During a question-and-answer period following a speech he gave in Washington, D.C., the admiral responded, “There’s this fixation that we need to get after the Jones Act. The consequences of the Jones Act [repeal] could have severe repercussions as well.”
The Jones Act requires that cargo moving between domestic ports be carried on vessels that are crewed, built, owned and flagged American. The law enjoys strong bipartisan support and military backing, but also regularly comes under attack by foreign-flag interests.
Zukunft spoke May 8 at the Center for Strategic and International Studies.

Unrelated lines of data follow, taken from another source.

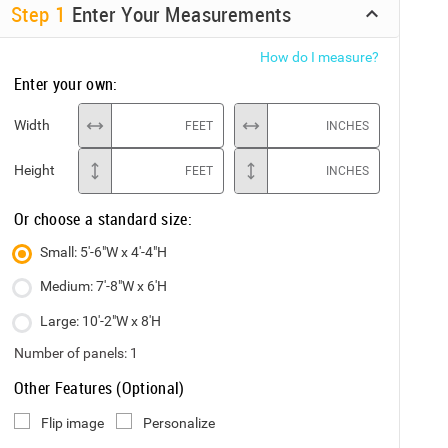
Step
1
Enter Your Measurements
How do I measure?
Enter your own:
Width
FEET
INCHES
Height
FEET
INCHES
Or choose a standard size:
Small: 5'-6"W x 4'-4"H
Medium: 7'-8"W x 6'H
Large: 10'-2"W x 8'H
Number of panels:
1
Other Features (Optional)
Flip image
Personalize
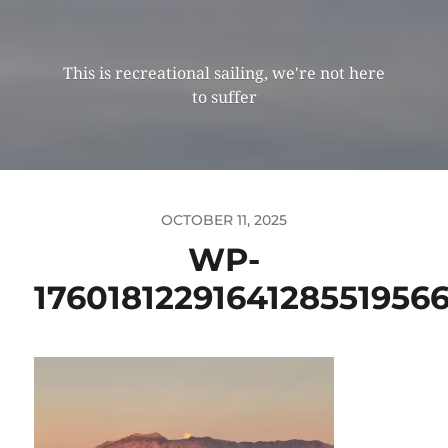
This is recreational sailing, we're not here
to suffer
OCTOBER 11, 2025
WP-
1760181229164128551956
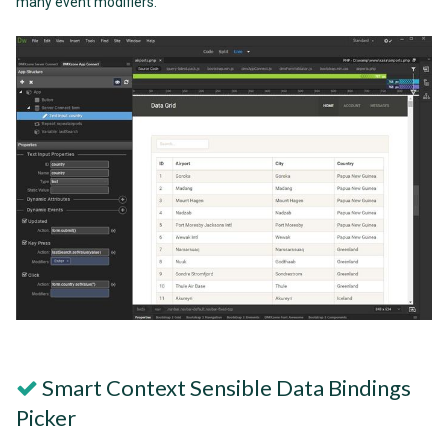
many event modifiers.
Smart Context Sensible Data Bindings
Picker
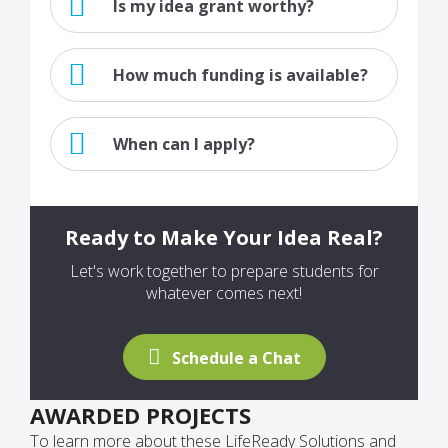
Is my idea grant worthy?
How much funding is available?
When can I apply?
Ready to Make Your Idea Real?
Let's work together to prepare students for
whatever comes next!
Schedule a Chat
AWARDED PROJECTS
To learn more about these LifeReady Solutions and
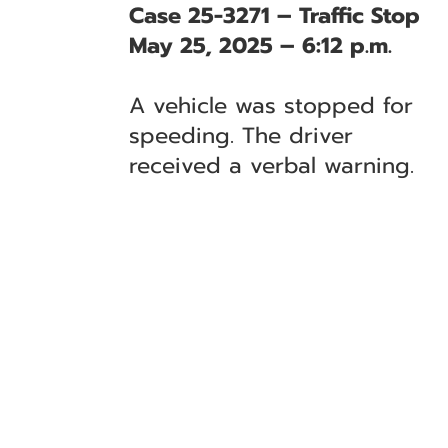
Case 25-3271 – Traffic Stop
May 25, 2025 – 6:12 p.m.
A vehicle was stopped for
speeding. The driver
received a verbal warning.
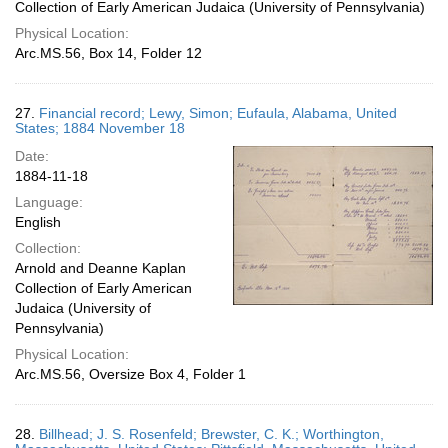
Collection of Early American Judaica (University of Pennsylvania)
Physical Location:
Arc.MS.56, Box 14, Folder 12
27.
Financial record; Lewy, Simon; Eufaula, Alabama, United
States; 1884 November 18
Date:
1884-11-18
Language:
English
Collection:
Arnold and Deanne Kaplan
Collection of Early American
Judaica (University of
Pennsylvania)
Physical Location:
Arc.MS.56, Oversize Box 4, Folder 1
28.
Billhead; J. S. Rosenfeld; Brewster, C. K.; Worthington,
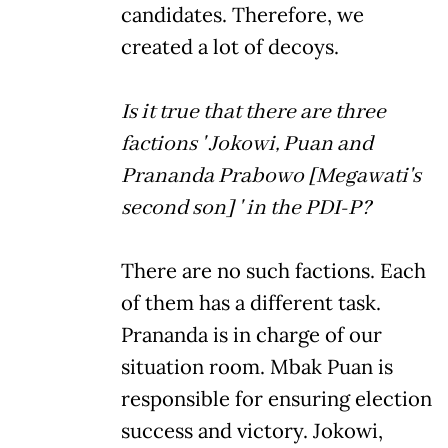
candidates. Therefore, we
created a lot of decoys.
Is it true that there are three
factions ' Jokowi, Puan and
Prananda Prabowo [Megawati's
second son] ' in the PDI-P?
There are no such factions. Each
of them has a different task.
Prananda is in charge of our
situation room. Mbak Puan is
responsible for ensuring election
success and victory. Jokowi,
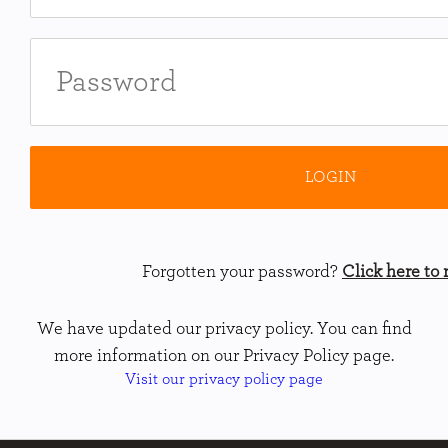
Forgotten your password?
Click here to r
We have updated our privacy policy. You can find
more information on our Privacy Policy page.
Visit our privacy policy page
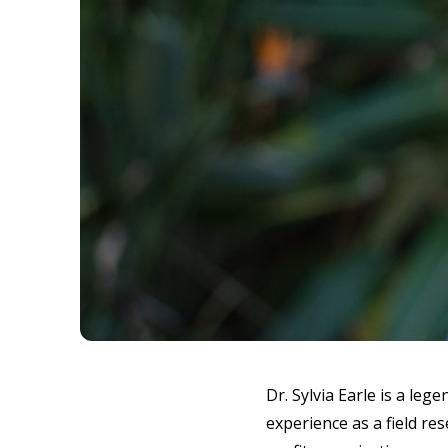
Dr. Sylvia Earle is a le
experience as a field re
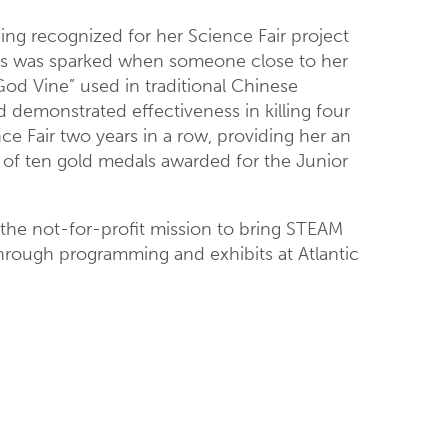
eing recognized for her Science Fair project
ments was sparked when someone close to her
God Vine” used in traditional Chinese
nd demonstrated effectiveness in killing four
ce Fair two years in a row, providing her an
 of ten gold medals awarded for the Junior
 the not-for-profit mission to bring STEAM
through programming and exhibits at Atlantic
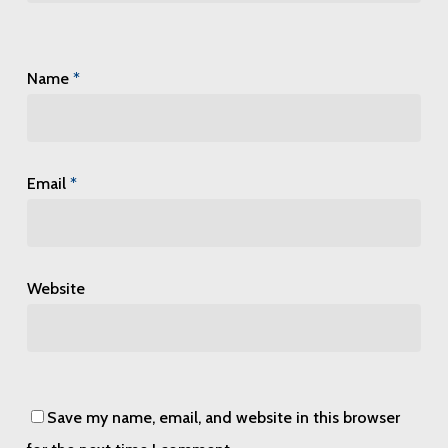
Name
*
Email
*
Website
Save my name, email, and website in this browser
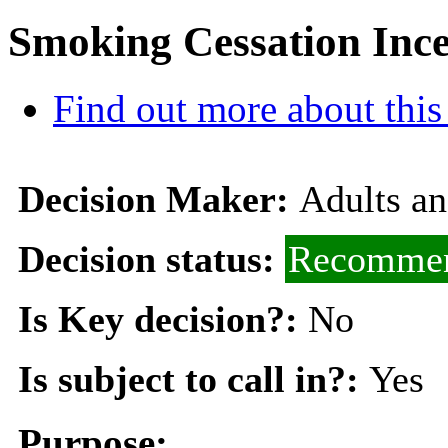
Smoking Cessation Ince
Find out more about this
Decision Maker:
Adults a
Decision status:
Recommen
Is Key decision?:
No
Is subject to call in?:
Yes
Purpose:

Continuing with his answer, he warned that if the Jones Act is weakened or eliminated, “All of our coastwise trade will probably be done by a third nation, namely China, [and] not just coastwise trade, but plying our inland river systems as well. If we’re looking at, ‘hey, if we can lower the cost of doing business, we can have a third nation do it on our behalf.’
“The next thing that goes away is the (U.S. and state) maritime academies,” he continued. “You don’t need them because we have foreign mariners. We don’t know who they are, but they’re foreign mariners plying our waters and our internal waters as well to conduct maritime commerce, which is a $4.6 trillion enterprise in the United States.”
He concluded, “Then the next thing that goes is our shipyards – our shipyards and the technology that goes with the shipyards.… This is not the time and place to go after the Jones Act.”
That wasn’t the first time Zukunft spoke in favor of the Jones Act. During a House hearing in 2016, he said, “You take Jones Act away the first thing to go is these shipyards and then the mariners. If you take the mariners away, what is the world going to look like 10 years from now? If we don’t have a U.S. fleet or U.S. shipyard to constitute that fleet how do we prevail? I am concerned that any repeal of the Jones Act would cut at the heart of that industrial base.
“We inspect foreign ships that we trade with and on any given day we detain two or three ships because they are not in compliance even though the flag state claims they are in compliance,” he said. “The U.S. does have a higher standard for safety and security and no one does it better than the United States.”
During that hearing, conducted by the House Subcommittee on Coast Guard and Maritime Transportation, Zukunft also said that if the Jones Act were eliminated, “Quite honestly, it will bankrupt our maritime resiliency. When we look at the challenges that the Maritime Administrator and TRANSCOM are facing in the event of a contingency and we don’t have a lift within the U.S. fleet to respond to a contingency at a point in time that we are seeing the reemergence of pure competitors – it is in our nation’s best interest to protect our maritime resiliency and the Jones Act does provide that wherewithal.”
Adm. Karl L. Schultz became the new Coast Guard commandant during a changeof- command ceremony June 1 in Washington.